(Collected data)

###

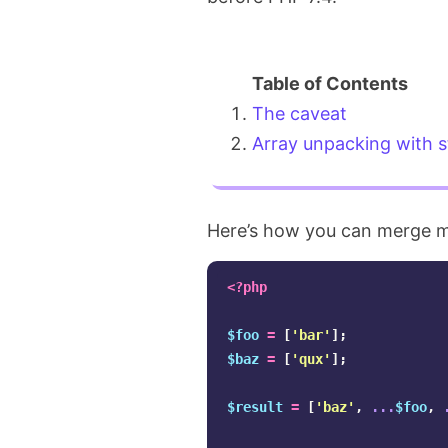
The caveat
Array unpacking with s
Here’s how you can merge mu
<?php
$foo
=
[
'bar'
];
$baz
=
[
'qux'
];
$result
=
[
'baz'
,
...
$foo
,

###

= THE PROBLEM =
Only the pictures are to be left out; write out all the other data exactly.

= THE ANSWER =
The caveat
Array unpacking with s
Here’s how you can merge mu
<?php
$foo
=
[
'bar'
];
$baz
=
[
'qux'
];
$result
=
[
'baz'
,
...
$foo
,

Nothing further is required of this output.